*RECORDS FOR THIS TASK*.
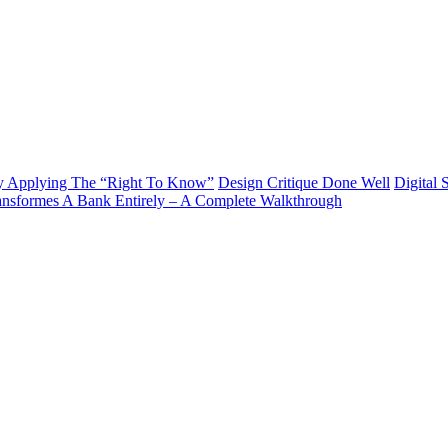
y Applying The “Right To Know”
Design Critique Done Well
Digital 
ransformes A Bank Entirely – A Complete Walkthrough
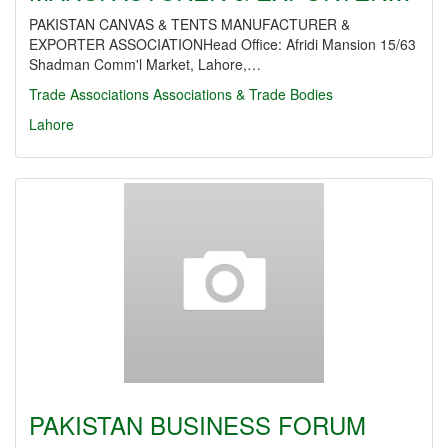
PAKISTAN CANVAS & TENTS MANUFACTURER &
EXPORTER ASSOCIATIONHead Office: Afridi Mansion 15/63
Shadman Comm'l Market, Lahore,…
Trade Associations
Associations & Trade Bodies
Lahore
PAKISTAN BUSINESS FORUM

*WHAT IS NEEDED*. Your answer should consist of the count of lines in the listing that hold the word "PAKISTAN", with nothing else.

*TASK OUTPUT*. 2